WHAT TO WORK ON
What is needed is every line of the data that includes the word "también". Please copy each one.

== RECORD EXTRACTS

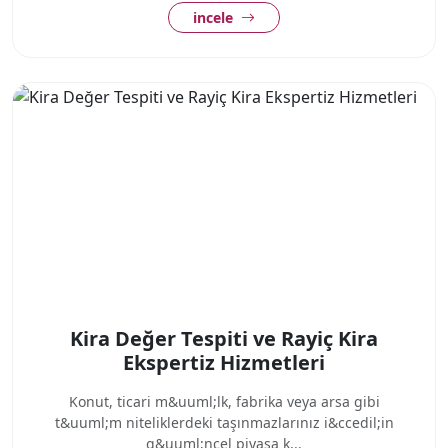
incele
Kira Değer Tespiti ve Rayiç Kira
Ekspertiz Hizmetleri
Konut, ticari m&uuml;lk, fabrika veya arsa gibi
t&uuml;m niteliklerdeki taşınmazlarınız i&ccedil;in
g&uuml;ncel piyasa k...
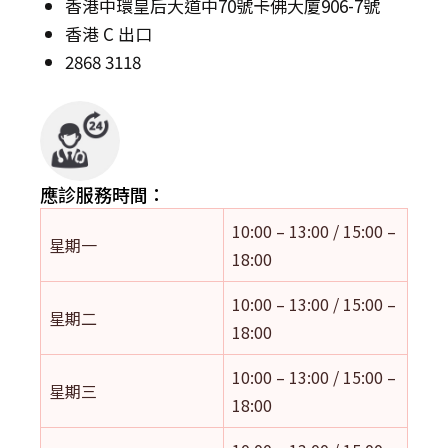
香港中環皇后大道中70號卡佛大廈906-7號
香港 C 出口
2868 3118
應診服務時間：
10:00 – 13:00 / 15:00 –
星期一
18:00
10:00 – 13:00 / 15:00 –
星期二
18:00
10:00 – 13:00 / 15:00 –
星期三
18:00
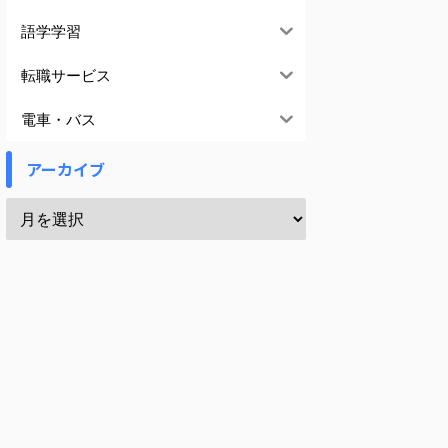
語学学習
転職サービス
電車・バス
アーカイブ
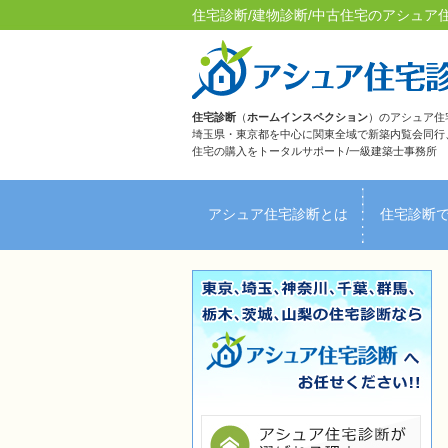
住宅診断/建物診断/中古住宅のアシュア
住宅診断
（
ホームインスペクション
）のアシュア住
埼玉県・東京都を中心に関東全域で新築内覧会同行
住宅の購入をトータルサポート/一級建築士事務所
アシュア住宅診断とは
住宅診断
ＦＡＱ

====
== RECORD EXTRACTS

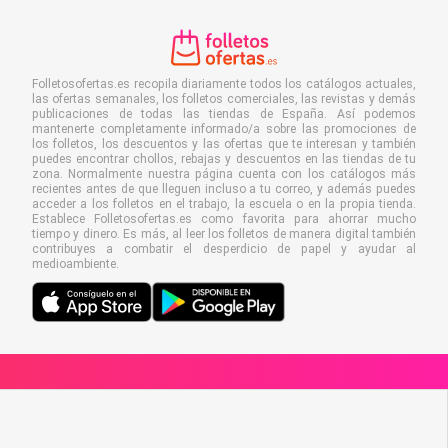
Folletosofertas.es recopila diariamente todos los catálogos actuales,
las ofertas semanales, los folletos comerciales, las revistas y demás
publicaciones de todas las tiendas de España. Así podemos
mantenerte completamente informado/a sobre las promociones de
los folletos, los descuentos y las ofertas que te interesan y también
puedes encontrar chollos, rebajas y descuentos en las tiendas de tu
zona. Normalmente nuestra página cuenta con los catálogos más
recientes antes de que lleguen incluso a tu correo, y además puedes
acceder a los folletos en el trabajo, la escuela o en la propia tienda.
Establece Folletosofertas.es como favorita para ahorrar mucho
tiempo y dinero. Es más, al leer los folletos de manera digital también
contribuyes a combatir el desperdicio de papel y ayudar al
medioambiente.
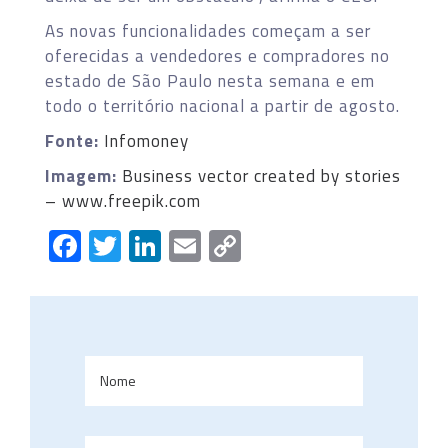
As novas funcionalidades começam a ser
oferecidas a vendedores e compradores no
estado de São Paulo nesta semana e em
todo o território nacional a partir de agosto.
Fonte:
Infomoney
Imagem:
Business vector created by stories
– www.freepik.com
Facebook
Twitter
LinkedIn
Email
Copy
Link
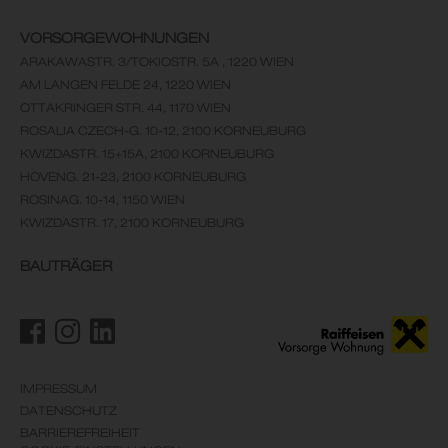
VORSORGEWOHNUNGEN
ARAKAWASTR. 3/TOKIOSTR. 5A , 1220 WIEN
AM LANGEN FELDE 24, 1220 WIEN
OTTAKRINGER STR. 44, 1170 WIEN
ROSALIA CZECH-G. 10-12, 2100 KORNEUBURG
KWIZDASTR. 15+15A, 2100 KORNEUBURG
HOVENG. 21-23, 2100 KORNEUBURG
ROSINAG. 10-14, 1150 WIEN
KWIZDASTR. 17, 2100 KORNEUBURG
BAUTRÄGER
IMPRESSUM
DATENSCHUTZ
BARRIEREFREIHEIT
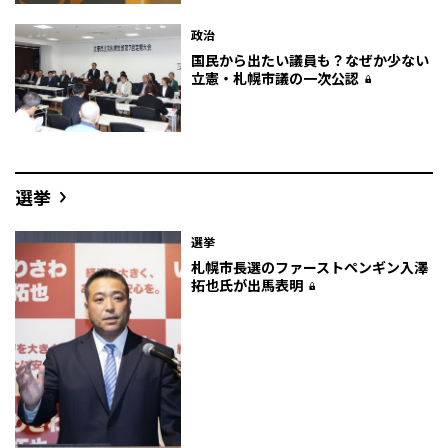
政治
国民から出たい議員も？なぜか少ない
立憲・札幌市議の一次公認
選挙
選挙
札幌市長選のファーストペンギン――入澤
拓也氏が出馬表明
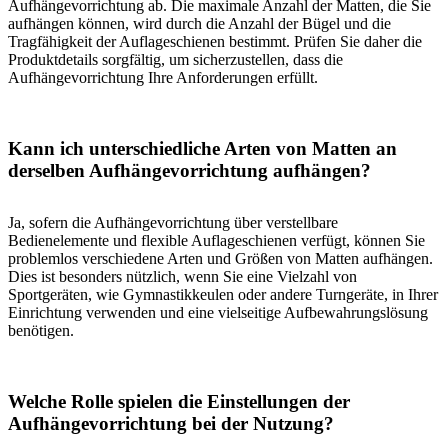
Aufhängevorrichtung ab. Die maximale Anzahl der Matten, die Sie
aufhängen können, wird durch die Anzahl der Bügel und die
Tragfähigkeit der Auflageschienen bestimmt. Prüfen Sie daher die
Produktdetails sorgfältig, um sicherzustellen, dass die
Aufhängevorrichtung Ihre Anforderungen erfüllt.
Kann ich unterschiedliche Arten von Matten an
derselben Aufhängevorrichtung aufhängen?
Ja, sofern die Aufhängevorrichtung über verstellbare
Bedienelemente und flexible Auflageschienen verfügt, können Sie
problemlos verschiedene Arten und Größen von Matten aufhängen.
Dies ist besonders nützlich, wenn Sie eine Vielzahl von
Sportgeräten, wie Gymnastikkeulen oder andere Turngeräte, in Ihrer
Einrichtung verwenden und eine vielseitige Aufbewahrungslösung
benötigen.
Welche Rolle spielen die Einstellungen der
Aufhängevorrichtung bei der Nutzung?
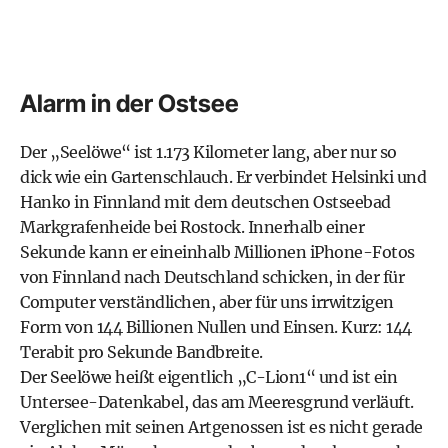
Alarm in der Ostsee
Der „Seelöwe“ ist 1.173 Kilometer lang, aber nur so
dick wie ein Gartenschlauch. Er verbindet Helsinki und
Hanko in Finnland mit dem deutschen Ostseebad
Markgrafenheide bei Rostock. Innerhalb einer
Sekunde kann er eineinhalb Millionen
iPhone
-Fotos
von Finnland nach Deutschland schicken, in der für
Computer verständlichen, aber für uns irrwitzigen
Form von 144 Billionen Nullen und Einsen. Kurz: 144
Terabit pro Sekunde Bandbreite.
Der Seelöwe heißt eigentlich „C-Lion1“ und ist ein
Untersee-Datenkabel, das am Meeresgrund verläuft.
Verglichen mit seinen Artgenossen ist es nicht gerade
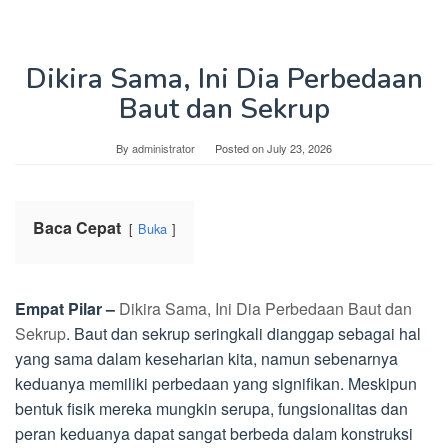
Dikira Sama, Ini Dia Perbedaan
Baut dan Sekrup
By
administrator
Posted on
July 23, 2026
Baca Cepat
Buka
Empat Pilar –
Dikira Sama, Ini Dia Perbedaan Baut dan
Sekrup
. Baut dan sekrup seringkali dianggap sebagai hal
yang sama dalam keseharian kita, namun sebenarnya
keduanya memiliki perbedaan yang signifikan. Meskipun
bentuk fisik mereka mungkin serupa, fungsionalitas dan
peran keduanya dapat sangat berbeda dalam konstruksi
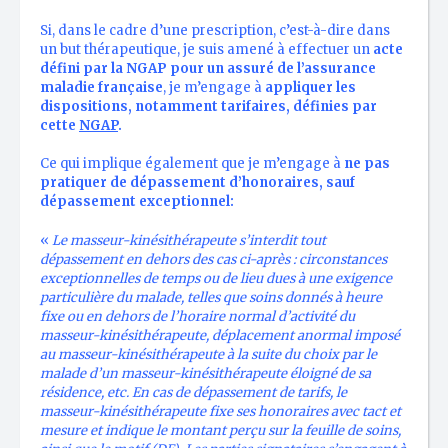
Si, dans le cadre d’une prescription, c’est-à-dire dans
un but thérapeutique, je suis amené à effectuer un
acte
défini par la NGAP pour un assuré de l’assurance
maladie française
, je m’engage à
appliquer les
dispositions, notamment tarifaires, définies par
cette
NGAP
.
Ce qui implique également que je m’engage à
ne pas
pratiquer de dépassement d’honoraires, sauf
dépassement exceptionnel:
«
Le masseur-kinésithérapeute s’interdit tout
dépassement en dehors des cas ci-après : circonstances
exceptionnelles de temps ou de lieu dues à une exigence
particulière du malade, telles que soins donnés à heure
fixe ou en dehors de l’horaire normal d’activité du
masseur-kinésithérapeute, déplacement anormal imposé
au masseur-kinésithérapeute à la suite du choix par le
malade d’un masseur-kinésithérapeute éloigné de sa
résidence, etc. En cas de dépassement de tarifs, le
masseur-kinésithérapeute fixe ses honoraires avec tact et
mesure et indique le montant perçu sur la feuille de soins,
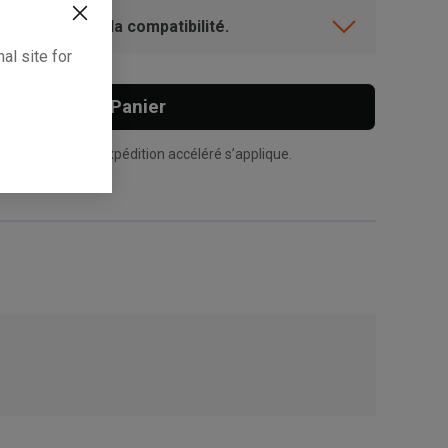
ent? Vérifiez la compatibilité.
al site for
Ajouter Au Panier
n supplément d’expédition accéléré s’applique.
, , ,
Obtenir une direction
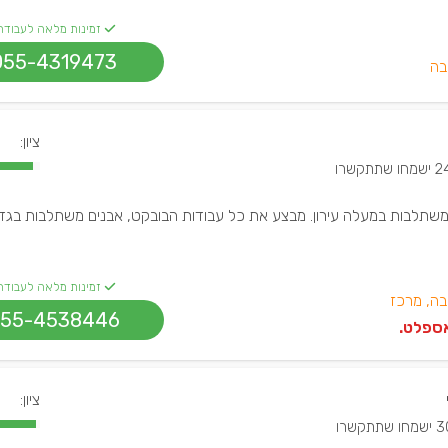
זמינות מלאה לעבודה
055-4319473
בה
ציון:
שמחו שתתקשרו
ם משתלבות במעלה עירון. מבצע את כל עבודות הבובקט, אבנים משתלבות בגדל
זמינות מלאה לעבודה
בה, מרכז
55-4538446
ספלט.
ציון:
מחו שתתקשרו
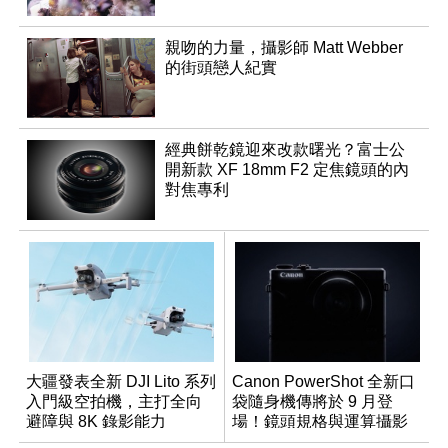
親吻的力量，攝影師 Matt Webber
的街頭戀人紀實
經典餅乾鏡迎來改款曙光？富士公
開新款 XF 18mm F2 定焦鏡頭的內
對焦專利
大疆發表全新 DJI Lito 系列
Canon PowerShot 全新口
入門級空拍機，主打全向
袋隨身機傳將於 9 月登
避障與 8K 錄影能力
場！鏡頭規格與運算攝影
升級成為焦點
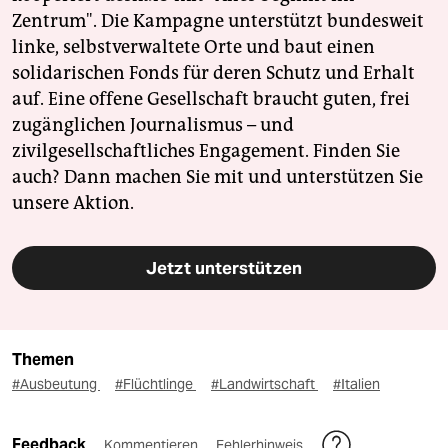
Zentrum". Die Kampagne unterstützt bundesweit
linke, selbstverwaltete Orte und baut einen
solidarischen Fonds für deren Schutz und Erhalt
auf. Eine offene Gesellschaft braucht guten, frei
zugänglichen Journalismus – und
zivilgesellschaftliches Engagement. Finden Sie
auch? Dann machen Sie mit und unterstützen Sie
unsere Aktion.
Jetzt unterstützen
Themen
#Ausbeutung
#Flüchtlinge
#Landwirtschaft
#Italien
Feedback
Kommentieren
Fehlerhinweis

====

TASK RESULT
los folletos, los descuentos y las ofertas que te interesan y también
tiempo y dinero. Es más, al leer los folletos de manera digital también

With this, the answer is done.